Aim of the task:
Leave out the pictures, and copy exactly the lines from the line with "Segment colon →" through the last line of the data below.

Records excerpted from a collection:
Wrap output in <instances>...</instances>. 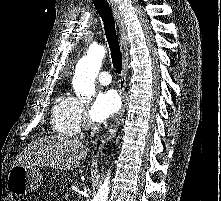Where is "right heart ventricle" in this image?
I'll list each match as a JSON object with an SVG mask.
<instances>
[{"mask_svg":"<svg viewBox=\"0 0 221 201\" xmlns=\"http://www.w3.org/2000/svg\"><path fill=\"white\" fill-rule=\"evenodd\" d=\"M81 104L67 94H60L52 108L51 125L60 135L73 136L81 125Z\"/></svg>","mask_w":221,"mask_h":201,"instance_id":"right-heart-ventricle-1","label":"right heart ventricle"}]
</instances>
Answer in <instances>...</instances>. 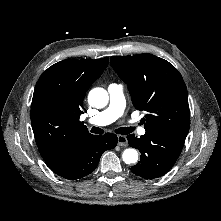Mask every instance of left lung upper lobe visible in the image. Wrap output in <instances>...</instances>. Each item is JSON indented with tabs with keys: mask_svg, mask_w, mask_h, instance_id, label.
Instances as JSON below:
<instances>
[{
	"mask_svg": "<svg viewBox=\"0 0 221 221\" xmlns=\"http://www.w3.org/2000/svg\"><path fill=\"white\" fill-rule=\"evenodd\" d=\"M110 64L128 85L136 109L146 111L145 130L186 138L190 113L186 85L178 70L152 54L111 57Z\"/></svg>",
	"mask_w": 221,
	"mask_h": 221,
	"instance_id": "1",
	"label": "left lung upper lobe"
}]
</instances>
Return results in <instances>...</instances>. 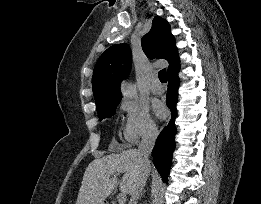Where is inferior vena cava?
<instances>
[{"mask_svg": "<svg viewBox=\"0 0 261 204\" xmlns=\"http://www.w3.org/2000/svg\"><path fill=\"white\" fill-rule=\"evenodd\" d=\"M157 136L158 129L156 127H150L146 133H144L141 142L139 143L138 155L143 173L134 191L131 193L129 204H137L138 199L144 189L150 171L149 155L152 152Z\"/></svg>", "mask_w": 261, "mask_h": 204, "instance_id": "inferior-vena-cava-1", "label": "inferior vena cava"}]
</instances>
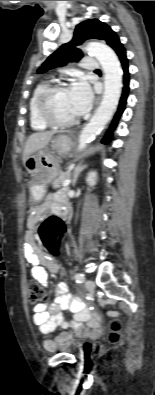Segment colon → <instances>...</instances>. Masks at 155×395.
<instances>
[{
  "instance_id": "obj_1",
  "label": "colon",
  "mask_w": 155,
  "mask_h": 395,
  "mask_svg": "<svg viewBox=\"0 0 155 395\" xmlns=\"http://www.w3.org/2000/svg\"><path fill=\"white\" fill-rule=\"evenodd\" d=\"M60 215H47L38 233L40 235L43 245L47 251H50L51 256H60L61 251L59 245L61 243V236L66 234L67 224L60 223ZM46 293L44 289L36 281L29 283V301L33 304L41 303L45 300ZM121 322L119 319H114L111 322L110 331L108 334V342L110 344H117L121 340Z\"/></svg>"
}]
</instances>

Reply to the task:
Segment colon → <instances>...</instances>. Masks at 155×395.
<instances>
[{
  "instance_id": "obj_1",
  "label": "colon",
  "mask_w": 155,
  "mask_h": 395,
  "mask_svg": "<svg viewBox=\"0 0 155 395\" xmlns=\"http://www.w3.org/2000/svg\"><path fill=\"white\" fill-rule=\"evenodd\" d=\"M60 215H47L38 233L40 235L43 245L47 251H50L51 256H60L61 251L59 245L61 243V236L66 234L67 224L60 223ZM46 293L44 289L36 281L29 283V301L33 304L41 303L45 300ZM121 322L119 319H114L111 322L110 331L108 334V342L110 344H117L121 340Z\"/></svg>"
}]
</instances>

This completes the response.